Alternatively, you can inspect topics.json for the list of topics that were discovered and named when I ran lda.py myself.

Assumptions and Decisions

Although the 'label' field in the dataset is known to be unreliable, I took it as an indication of the type of label we might reasonably be looking for from this task (ie general area or topic of the content of each article, as opposed to, for example, length or tone of voice of the article).
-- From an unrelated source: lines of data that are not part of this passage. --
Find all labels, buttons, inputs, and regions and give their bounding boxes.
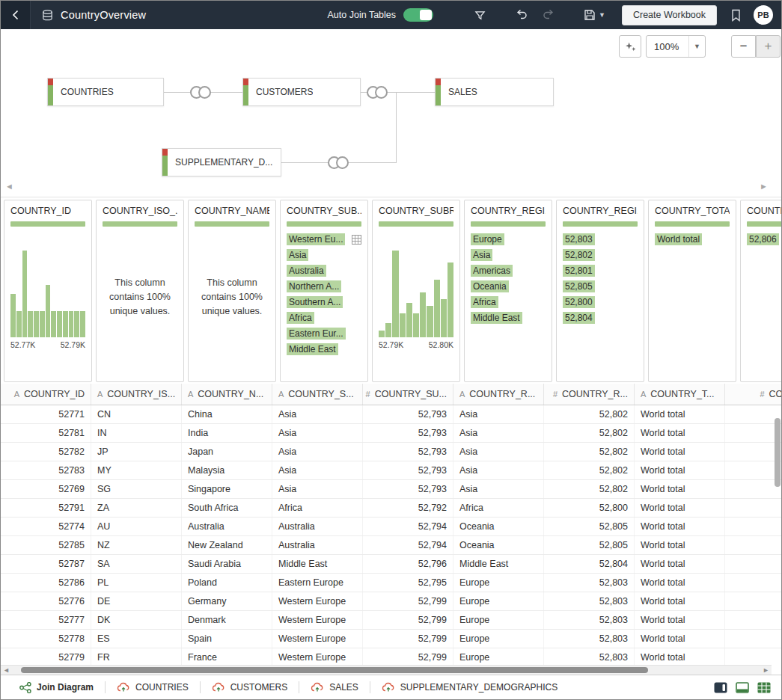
data-panel-toggle-icon[interactable] [714, 682, 727, 693]
quality-card-title: COUNTRY_SUB... [287, 206, 361, 216]
vertical-scrollbar[interactable] [775, 409, 781, 663]
footer-right-icons [714, 682, 774, 693]
save-menu-caret[interactable]: ▼ [599, 11, 605, 19]
quality-card[interactable]: COUNTRY_SUB...Western Eu...AsiaAustralia… [280, 200, 368, 382]
column-header[interactable]: ACOUNTRY_ID [1, 384, 91, 405]
back-button[interactable] [1, 1, 31, 29]
zoom-in-button[interactable]: + [756, 35, 781, 58]
cloud-table-icon [212, 682, 225, 693]
table-row: 52771CNChinaAsia52,793Asia52,802World to… [1, 405, 781, 424]
node-quality-strip [243, 79, 248, 105]
table-cell: Oceania [453, 536, 544, 554]
join-icon[interactable] [367, 86, 388, 99]
table-cell [725, 424, 781, 442]
table-header-row: ACOUNTRY_IDACOUNTRY_IS...ACOUNTRY_N...AC… [1, 384, 781, 405]
auto-arrange-button[interactable] [619, 35, 641, 58]
column-header[interactable]: ACOUNTRY_N... [182, 384, 272, 405]
column-header-label: COUNTRY_SU... [375, 389, 447, 399]
diagram-node-sales[interactable]: SALES [435, 78, 554, 106]
node-quality-strip [436, 79, 441, 105]
quality-value-chip: 52,800 [563, 296, 595, 308]
zoom-select[interactable]: 100% ▼ [646, 35, 706, 58]
create-workbook-button[interactable]: Create Workbook [622, 5, 717, 25]
footer-tab-join-diagram[interactable]: Join Diagram [8, 675, 105, 699]
column-header[interactable]: #COUNTRY_R... [544, 384, 635, 405]
quality-value-list: 52,80352,80252,80152,80552,80052,804 [563, 233, 638, 324]
vscroll-thumb[interactable] [775, 418, 781, 487]
hscroll-right-arrow[interactable]: ► [763, 666, 769, 674]
column-header[interactable]: ACOUNTRY_S... [272, 384, 363, 405]
table-cell: Middle East [453, 555, 544, 573]
histogram-bar [385, 323, 391, 337]
join-icon[interactable] [190, 86, 211, 99]
table-cell: 52774 [1, 518, 91, 535]
column-header[interactable]: ACOUNTRY_T... [635, 384, 725, 405]
grid-view-icon[interactable] [757, 682, 771, 693]
histogram-bar [406, 303, 412, 337]
horizontal-scrollbar[interactable]: ◄ ► [1, 665, 772, 675]
hscroll-thumb[interactable] [21, 667, 648, 673]
redo-icon[interactable] [542, 9, 555, 21]
quality-card[interactable]: COUNTRY_REGI...EuropeAsiaAmericasOceania… [464, 200, 552, 382]
column-type-icon: # [366, 390, 370, 399]
table-cell: 52781 [1, 424, 91, 442]
diagram-node-countries[interactable]: COUNTRIES [47, 78, 164, 106]
diagram-node-supplementary-demographics[interactable]: SUPPLEMENTARY_D... [162, 148, 281, 176]
node-label: CUSTOMERS [256, 87, 313, 97]
undo-icon[interactable] [515, 9, 528, 21]
footer-tab-sales[interactable]: SALES [299, 675, 370, 699]
quality-card[interactable]: COUNTRY_TOTALWorld total [648, 200, 736, 382]
quality-value-chip: Middle East [471, 312, 522, 324]
histogram-bar [46, 285, 51, 337]
quality-card[interactable]: COUNTRY52,806 [740, 200, 781, 382]
zoom-out-button[interactable]: − [731, 35, 756, 58]
table-cell: MY [91, 461, 182, 479]
quality-bar [747, 221, 781, 227]
quality-card[interactable]: COUNTRY_ISO_...This column contains 100%… [96, 200, 184, 382]
node-quality-strip [162, 149, 168, 176]
column-header-label: COUNTRY_IS... [107, 389, 175, 399]
footer-tab-supplementary-demographics[interactable]: SUPPLEMENTARY_DEMOGRAPHICS [370, 675, 569, 699]
footer-tab-label: SALES [329, 682, 358, 693]
quality-value-row: Middle East [471, 312, 546, 324]
column-header[interactable]: #COUNT... [725, 384, 781, 405]
filter-icon[interactable] [474, 9, 486, 22]
footer-tab-label: COUNTRIES [135, 682, 189, 693]
quality-card[interactable]: COUNTRY_SUBR...52.79K52.80K [372, 200, 460, 382]
quality-value-row: 52,802 [563, 249, 638, 261]
quality-value-chip: Southern A... [287, 296, 343, 308]
quality-card[interactable]: COUNTRY_NAMEThis column contains 100% un… [188, 200, 276, 382]
histogram-bar [69, 311, 74, 337]
quality-cards: COUNTRY_ID52.77K52.79KCOUNTRY_ISO_...Thi… [1, 197, 781, 384]
table-cell: 52778 [1, 630, 91, 648]
scroll-left-arrow[interactable]: ◄ [5, 182, 13, 191]
histogram-bar [51, 311, 56, 337]
quality-value-chip: Eastern Eur... [287, 328, 346, 340]
quality-card[interactable]: COUNTRY_ID52.77K52.79K [4, 200, 92, 382]
join-icon[interactable] [328, 156, 349, 169]
table-row: 52781INIndiaAsia52,793Asia52,802World to… [1, 424, 781, 443]
table-cell: World total [635, 630, 725, 648]
bookmark-icon[interactable] [730, 9, 742, 22]
table-cell: 52,802 [544, 443, 635, 461]
footer-tab-customers[interactable]: CUSTOMERS [201, 675, 299, 699]
scroll-right-arrow[interactable]: ► [760, 182, 768, 191]
table-cell: Spain [182, 630, 272, 648]
column-header[interactable]: ACOUNTRY_R... [453, 384, 544, 405]
save-button[interactable]: ▼ [584, 9, 605, 21]
table-cell: Europe [453, 648, 544, 666]
column-header[interactable]: #COUNTRY_SU... [363, 384, 453, 405]
user-avatar[interactable]: PB [754, 5, 773, 25]
diagram-node-customers[interactable]: CUSTOMERS [242, 78, 361, 106]
table-cell: 52,799 [363, 611, 453, 629]
bottom-panel-toggle-icon[interactable] [736, 682, 749, 693]
hscroll-left-arrow[interactable]: ◄ [3, 666, 10, 674]
table-cell: SA [91, 555, 182, 573]
histogram-bar [34, 311, 39, 337]
value-frequency-icon[interactable] [352, 235, 361, 245]
table-cell: 52783 [1, 461, 91, 479]
column-header[interactable]: ACOUNTRY_IS... [91, 384, 182, 405]
quality-card[interactable]: COUNTRY_REGI...52,80352,80252,80152,8055… [556, 200, 644, 382]
footer-tab-countries[interactable]: COUNTRIES [106, 675, 200, 699]
auto-join-toggle[interactable] [403, 8, 433, 22]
I also used it to estimate a number of labels, and a spread of those labels (while acknowledging they are unreliable, I assumed they might be indicative):

{
'Energy&Resources&Utilities': 21786, 
'Legal&Defence': 6594, 
'Entertainment': 5220, 
'Food&Beverage': 17059, 
'Information,Technology&Telecommunications': 5833, 
'Pharmaceutical': 9679, 
'Sport&Gaming': 11199, 
'Automotive&PetrolServices': 16449, 
'RealEstate&PropertyServices': 7591, 
'Agriculture,Forestry&Fishing': 15183, 
'Education': 13938, 
'Finance&Insurance&BusinessServices': 26622, 
'Unions': 1143, 
'Religion': 2300, 
'RetailTrade': 8193, 
'Health&CommunityServices': 20387, 
'Transport&Storage': 15243, 
'Hotels&Accommodation': 1143, 
'Construction&Manufacturing': 7797, 
'Tourism&Events': 3465, 
'Media&Publications': 8182, 
'Cultural&Recreational': 4726, 
'Environment': 3150
}

These are somewhat imbalanced, but within an order of magnitude of each other, so I didn't do any preprocessing of the dataset itself (for example, to take a balanced sample from across the topics) -- these labels have also been described as unreliable, so I didn't want to put too much faith in them.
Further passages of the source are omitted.